I do the same for water changes. Also, I used to have 65G tank where I raised my discus.



catgoldfish said:


> I add the water directly from the tap. I put prime in and adjust the temp to the same as the tank. I have a big 180 gallon and have no space to age 90 gallons of water every other day. They love to eat a variety of foods. Colour bits, Frozen bloodworms, Beef heart and flake foods like Prime Reef flakes.


----------



## polkovnik_rzevskiy (May 7, 2010)

Thx. I for calcium I tried different things, I tried plaster but it made water cloudy for a few hours and eventually I settled on backing soda and it worked great for me.

Beefheart - didn't do it for two reasons. One I don't have time to prepare it, and it is much easier for me to just buy factory made stuff. Second, from what I understand beefheart is very messy and that's where you would need a barebottom tank...
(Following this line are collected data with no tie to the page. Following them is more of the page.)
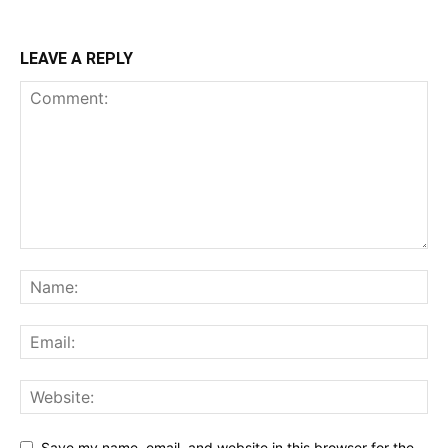
LEAVE A REPLY
Save my name, email, and website in this browser for the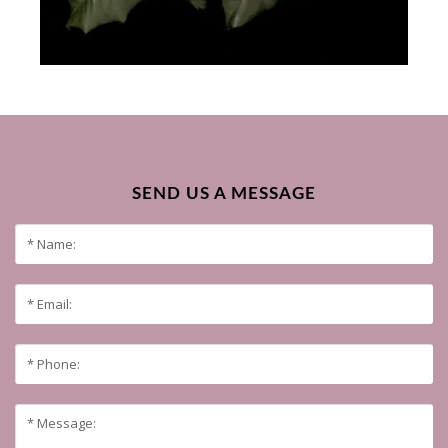
SEND US A MESSAGE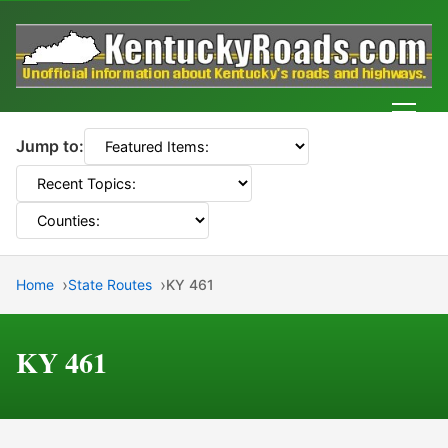
Men
Jump to:
Home
State Routes
KY 461
KY 461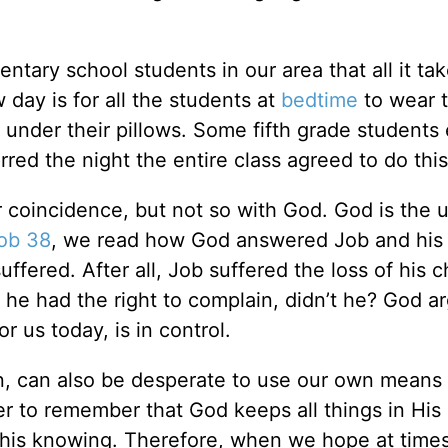
ary school students in our area that all it tak
 day is for all the students at
bedtime
to wear t
 under their pillows. Some fifth grade students
ed the night the entire class agreed to do this
 coincidence, but not so with God. God is the u
ob 38
, we read how God answered Job and his 
fered. After all, Job suffered the loss of his c
 he had the right to complain, didn’t he? God a
r us today, is in control.
en, can also be desperate to use our own means 
er to remember that God keeps all things in Hi
 his knowing. Therefore, when we hope at times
Plus I found that discus biogold is a very good fish food.



fxbillie said:


> Thanks for your clarification. So you have done a good job raising the young juvies into those beautiful adults in the pic with a small planted tank. Quite an achievement. Congrats. You did not list beef heart mixture in their diets. Surprise. Many people claim discus need that to grow. Also, does it matter what kind of subtrate material used for a discus planted tank? I have seen sand used in quite a few youtube videos. Also, when you say adding calcium, can crushed corals be used or you buy this chemical from LFS?
> 
> Do you need to age your tap water & pre-add water conditioner for the 50% w/c? Somebody once told me you need to age the tap water and run airstone in it & pretreat the water with conditioner, plus pre-heating it to the temperature of the old tank water. Wow, this is laborious task.
> 
> ...


----------



## Discus (Apr 23, 2010)

Your thinking way to hard. These fish are just like other fish. The only difference I would say from my experience is never miss a feeding and never miss a water change. Besides that they are not as fragile as they seem and are very very fun to watch compared to any other fish I have ever had. Your lucky to have this site your going to save alot of coin.


----------



## polkovnik_rzevskiy (May 7, 2010)

Discus said:


> Your thinking way to hard. These fish are just like other fish. The only difference I would say from my experience is never miss a feeding and never miss a water change. Besides that they are not as fragile as they seem and are very very fun to watch compared to any other fish I have ever had. Your lucky to have this site your going to save alot of coin.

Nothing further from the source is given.